Moltissime di queste fortezze naturali che per sopraggiunta l'opera dell'uomo aveva reso inespugnabili, avevano visto sventolare su di esse il tricolore italiano e Gorizia, la gloriosa, tragica Gorizia, una delle più potenti piazzeforti del mondo, la chiave dell'Isonzo, difesa con un accanimento che si giustifica colla sua eccezionale importanza, protetta dalle più perfette opere che l'arte fortificatoria potè immaginare, obiettivo massimo, pel momento, dello Stato Maggiore, era investita da più parti.
Così si giunse verso la fine dell'anno affermando subito col sangue migliore dei nostri figli che l'Italia anche con mezzi inadeguati all'enorme sforzo, era composta di un popolo che dal più umile al più alto cittadino sapeva fortemente, gloriosamente morire per il sacro principio della sua completa unità e della sua grandezza.
E a dimostrare una simile verità basterebbe il racconto di una sola delle epiche geste compiute da quelli che dovevano restare nella storia della nostra guerra col nome di Arditi o di Compagnia della morte, gruppi speciali di soldati, a cui abbiamo già accennato, che volontariamente si offrivano per compiere le imprese più pericolose dalle quali difficilmente si tornava.

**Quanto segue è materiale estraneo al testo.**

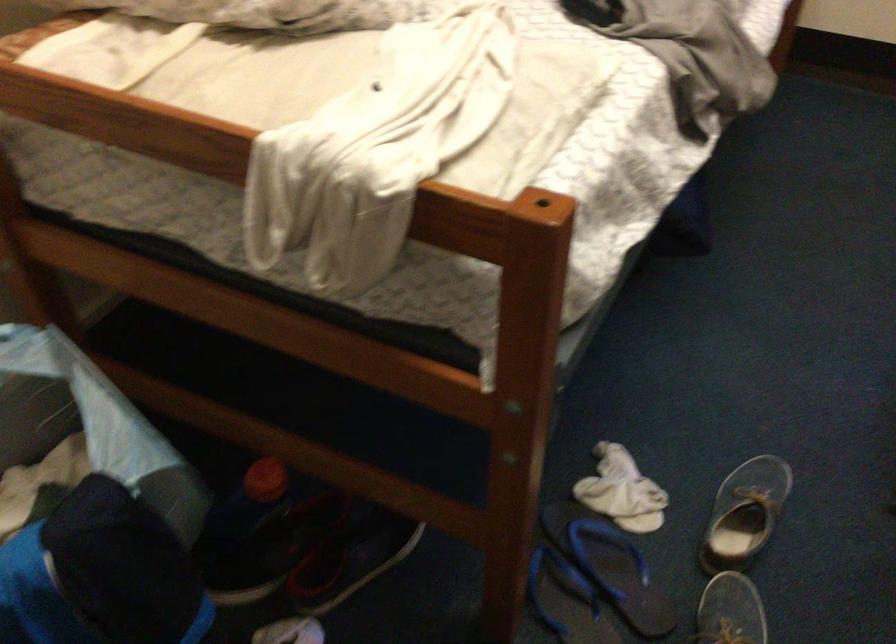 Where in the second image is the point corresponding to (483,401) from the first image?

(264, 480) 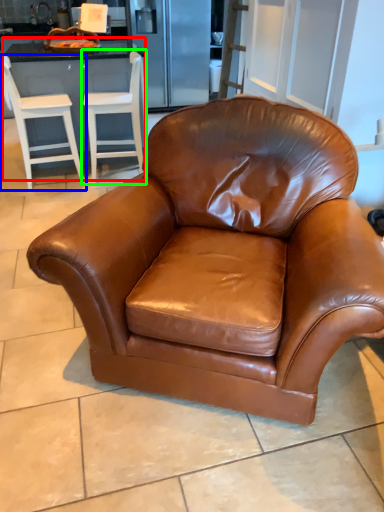 Question: Which object is the farthest from dresser (highlighted by a red box)? Choose among these: chair (highlighted by a blue box) or chair (highlighted by a green box).

Choices:
 (A) chair
 (B) chair

Answer: (A) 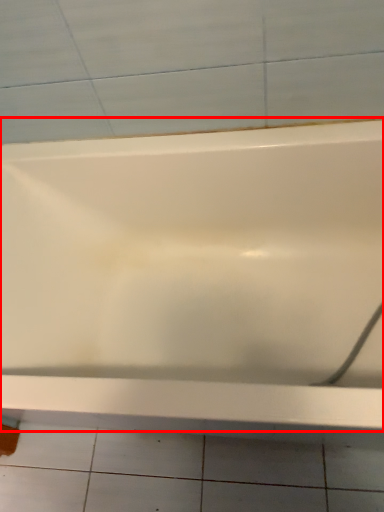 Question: From the image's perspective, considering the relative positions of bathtub (annotated by the red box) and ceramic tile in the image provided, where is bathtub (annotated by the red box) located with respect to the staircase?

Choices:
 (A) below
 (B) above

Answer: (B) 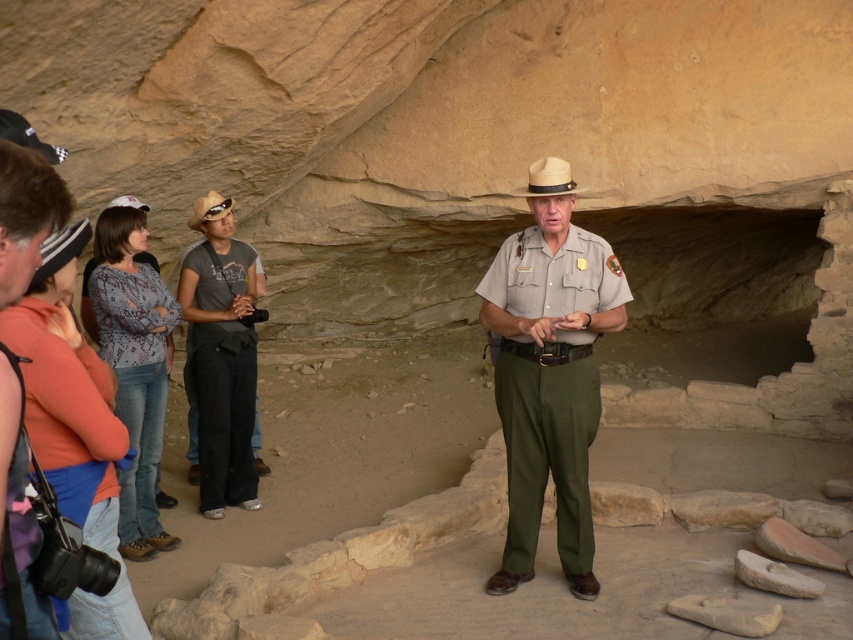 You are a photographer trying to capture a group photo of the khaki uniform at center and the gray cotton shirt at center. Which person should you position closer to the camera to ensure both fit in the frame?

The khaki uniform at center might be wider than gray cotton shirt at center, so you should position the khaki uniform at center closer to the camera to ensure both fit in the frame. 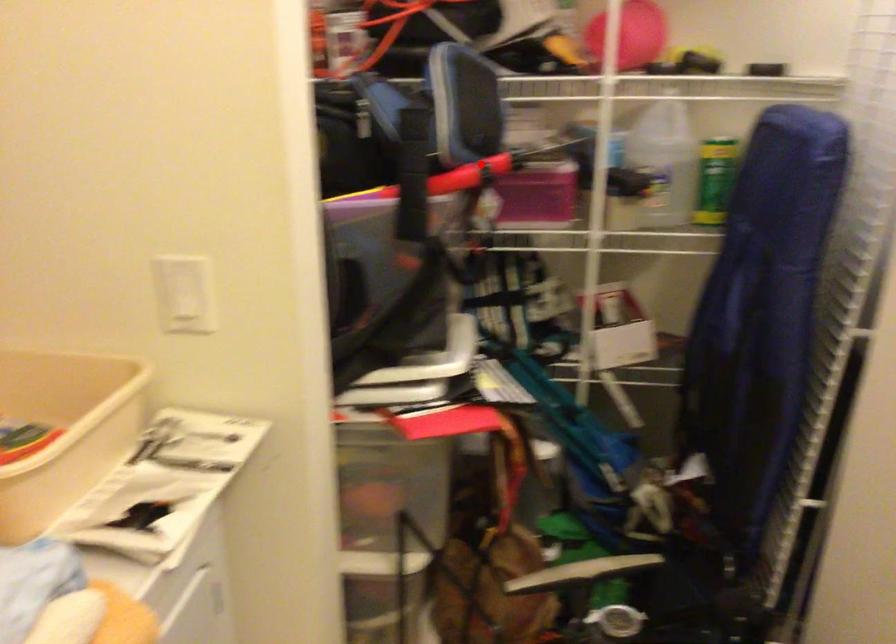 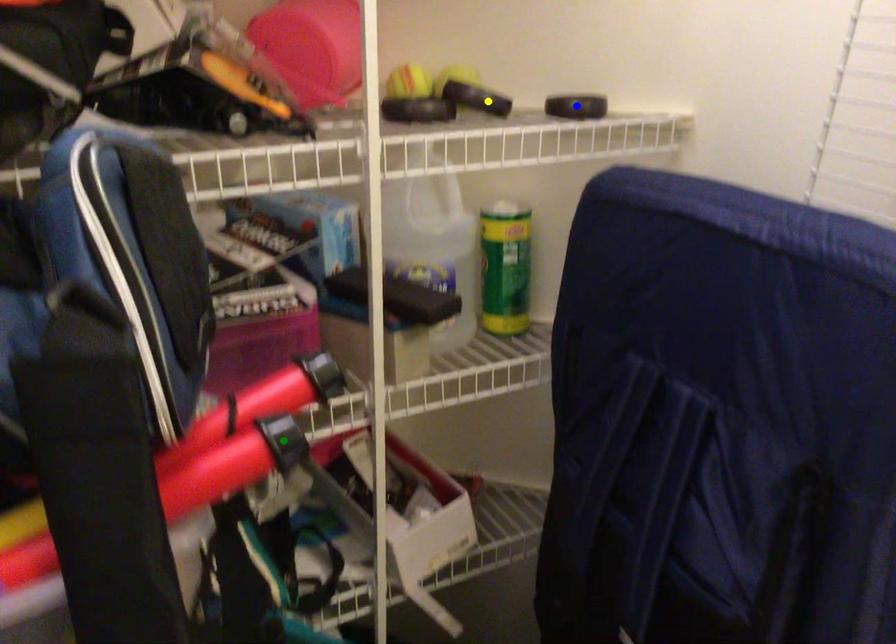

La notte tra il 20 e il 21 ottobre, narrò un corrispondente di guerra, la nostra artiglieria gettò un uragano di granate sulla vetta boscosa del Iavorcek. Quella notte tutta la valle dell'Isonzo fino al mare era un inferno di tuoni e di baleni. Rombavano dai monti circa 3000 bocche d'artiglieria di tutti i calibri.